The CD-ROM itself, when put into a CD player, will play the many different musical tracks from the game itself. In addition, there is a special track at the end of the disc that incorporates unit voices as well as lyrics to create a comical song entitled "I'm A Medieval Man". The song is a medieval parody or tribute song of the Command & Conquer song "Mechanical Man", which features voices as well alluding to the fact that Warcraft served as a primary competitor in real-time strategy games, the expansion being released only a year after Command & Conquer.

==Development==
Following the successful release of the base game, Blizzard planned to focus development resources on StarCraft, their next real-time strategy game. As a result, they contracted the development of an expansion for Warcraft II: Tides of Darkness out to Cyberlore Studios. Following a milestone check-in, Blizzard deemed the project's execution subpar and cancelled their contract with Cyberlore, finishing the expansion pack themselves and releasing it in 1996. This experience led the company to prefer in-house development for future expansion packs.

Beyond the Dark Portal was included alongside the base game in the console release Warcraft II: The Dark Saga, published by Electronic Arts for the Sony PlayStation and Sega Saturn in 1997.

Blizzard's future titles all featured their online service Battle.net, used for multiplayer game hosting and matchmaking, which quickly became a large part of their success as their games grew online communities.

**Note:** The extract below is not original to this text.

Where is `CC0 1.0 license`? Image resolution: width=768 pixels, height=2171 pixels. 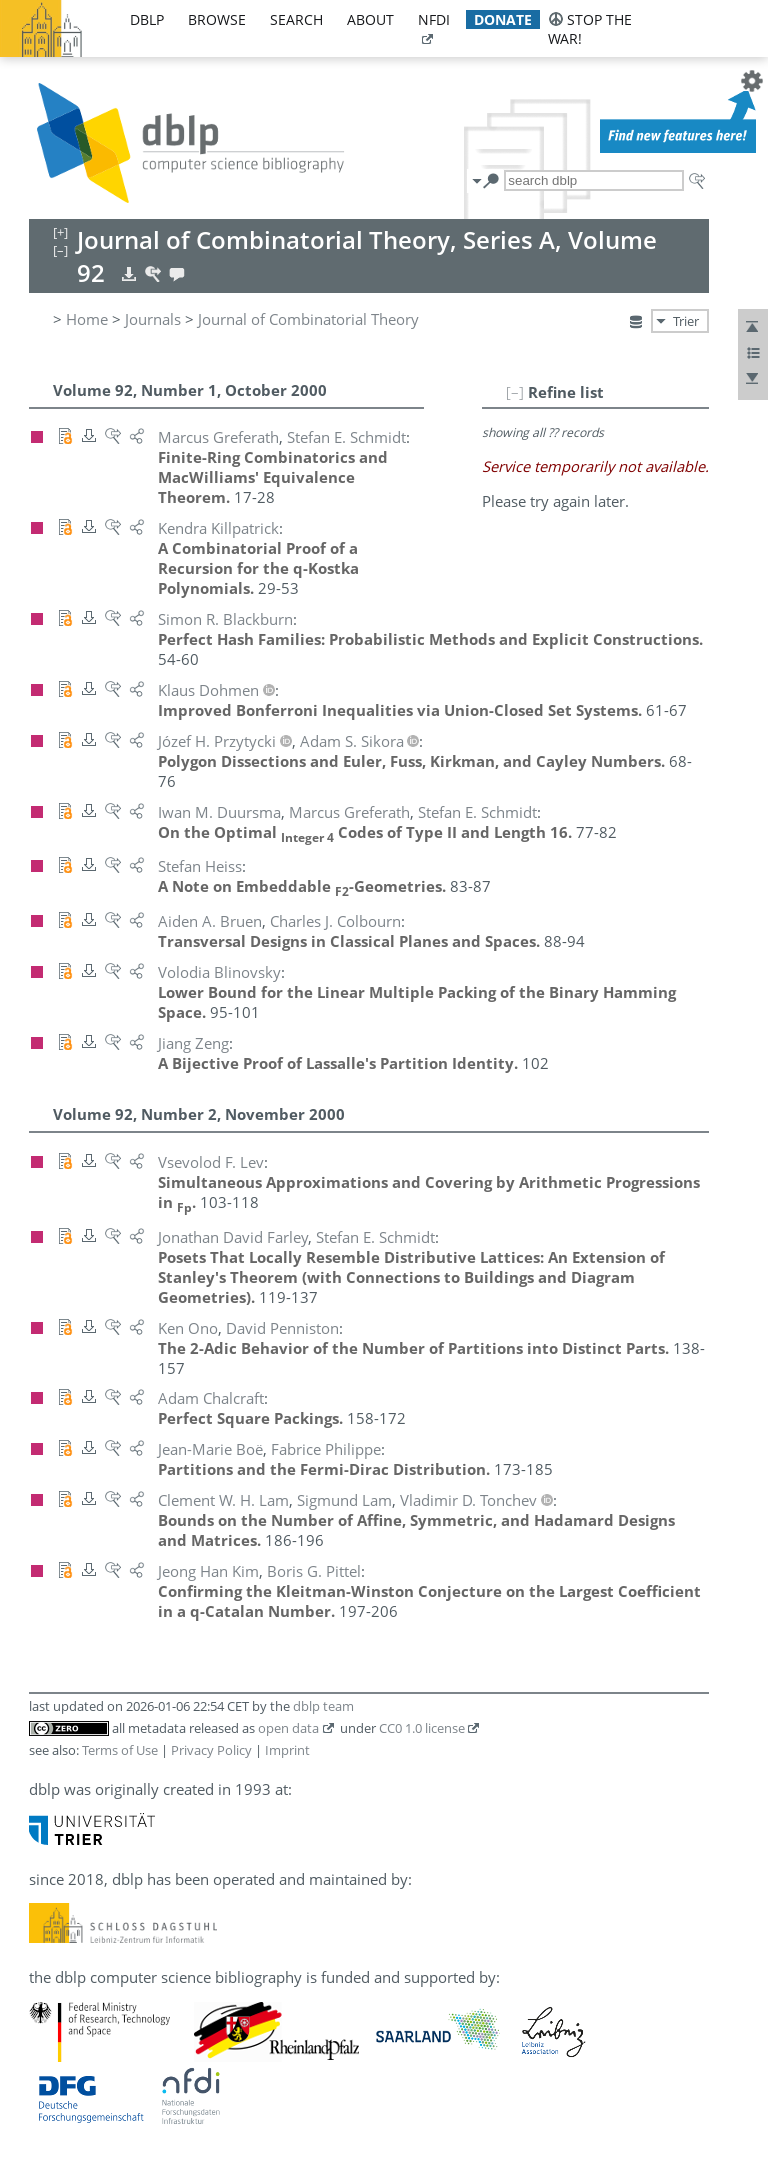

As a result, they re-released Warcraft II in 1999, in a package that included the Beyond the Dark Portal expansion called Warcraft II: Battle.net Edition.

==Reception==

Warcraft II: Beyond the Dark Portal released to positive reviews from critics. Awarding the expansion a 9.2 out of 10, GameSpots Ron Dulin summarized "Fans of Warcraft II are split along two fronts: there are the single-players and then there are the multi-players. But whichever side of the fence you lean toward, this is a must-have."

In its 146th issue, Computer Gaming World called the game "a must-buy for any Warcraft II fan." While pointing out the amount of content as not enough to satisfy, citing the lack of new units in particular, GameRevolution concluded that "On the whole, this is a good expansion set." All Game Guide awarded it 4 out of 5 stars, calling it "a worthwhile expansion to an incredible game."

Paul Pettengale reviewed Warcraft II: Beyond the Dark Portal for Arcane magazine, rating it an 8 out of 10 overall. Pettengale comments that "this is a bargain which all Warcraft ll owners should snap up."

Aggregate score
| Aggregator | Score |
|---|---|
| GameRankings | 82% |

Review scores
| Publication | Score |
|---|---|
| Computer Gaming World | 4.5/5 |
| GameRevolution | 4/5 |
| GameSpot | 92% |
| All Game Guide | 4/5 |
| Arcane | 8/10 |

==Sequel==
In Warcraft III: Reign of Chaos it is learned that Ner'zhul was intercepted by agents of the Burning Legion and transformed into the Lich King. In Warcraft III: The Frozen Throne it is learned that parts of Draenor survived and are now called Outland. Remnants of the Alliance expedition appear in World of Warcraft: The Burning Crusade.

The black dragon Deathwing, who first appears in Beyond the Dark Portal as an ally of the orc Horde, later returns as the central antagonist of World of Warcraft: Cataclysm.